Wednesday, 10 July 2013

Herbal stroke remedy no better than dummy pill - Yahoo! News


By Kerry Grens

NEW YORK (Reuters Health) - A Chinese herbal remedy marketed to improve stroke recovery failed to exceed the benefits of a placebo in a large, three-month clinical trial.

"There's no evidence of efficacy," said Dr. James Brorson, medical director of the University of Chicago Stroke Center, who was not involved in the study.

Still, the researchers are not completely discouraged by the results.

"Yes, we had hoped for a larger effect, but the results of the trial suggest that this may be the case for certain groups of patients," said Dr. Christopher Chen, the report's lead author and a professor at the National University of Singapore.

Chen's research was supported in part by Moleac, the company that markets the herbal medicine, called NeuroAiD.

NeuroAiD is a blend of extracts from plants, leeches, beetles, scorpions and antelope horn.

Some earlier studies had hinted that the compound could help people recover from an ischemic stroke, the most common kind, caused by a blood vessel blockage in the brain.

According to David Picard, the CEO of Moleac, NeuroAiD is sold in at least 25 countries, and 20,000 people have taken it.

It is currently not available through U.S.-based vendors, although consumers can buy it online. A three month regimen costs about $1,500.

Brorson said there is a huge need for treatments to help in stroke recovery because there is no treatment guaranteed to help repair the brain damage caused by strokes.

Chen and his colleagues decided to compare the effect of NeuroAiD to a placebo among people who had recently suffered an ischemic stroke.

More than 800 people agreed to be in the study and half were randomly assigned to get NeuroAiD and the other half to a dummy medication. Neither the patients nor the doctors knew which pills each participant was taking.

For three months, all the patients took 12 capsules a day.

At the beginning and end of the study, the patients' disability level was assessed based on a six-point scale called the modified Rankin scale.

A score of zero to one indicates no or insignificant disability, while five is the worst and six is death.

After three months, the distribution of patients in each disability category on the scale was the same for the placebo group and the NeuroAiD group, Chen's team reports in the journal Stroke.

The results mean the herbal medicine did not help people recover their function.

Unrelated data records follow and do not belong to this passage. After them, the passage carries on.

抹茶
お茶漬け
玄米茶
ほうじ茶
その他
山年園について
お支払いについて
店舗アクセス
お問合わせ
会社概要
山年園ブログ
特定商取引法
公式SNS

David Picard, the CEO of Moleac, said he was not discouraged by the results.

Although the findings were not statistically significant, Picard said it's possible that NeuroAiD does work for a subset of patients.

Chen's team found that if they analyzed the outcomes of only the patients who had started taking NeuroAiD 48 hours or more after their stroke, there was some suggestion of a benefit.

However, the slight improvement remained statistically insignificant, meaning it could have been due to chance.

"What we learned from this is we should design studies in the future for patients with an established deficit and possibly a longer treatment period," Picard told Reuters Health.

Chen said in an email to Reuters Health that studies have shown NeuroAiD to be safe. And given that there are no proven stroke-recovery medicines, "NeuroAiD remains a good therapeutic option to explore," he wrote.

Brorson said the possibility that NeuroAiD might work on patients if it's given only at later time points "is a stretch."

"That idea is counterintuitive to those of us who are trying to treat stroke earlier," he told Reuters Health.

"So what we'd really need is evidence to support that idea. And I think absent that, we have to take this at face value as evidence against any significant benefit of this compound," he added.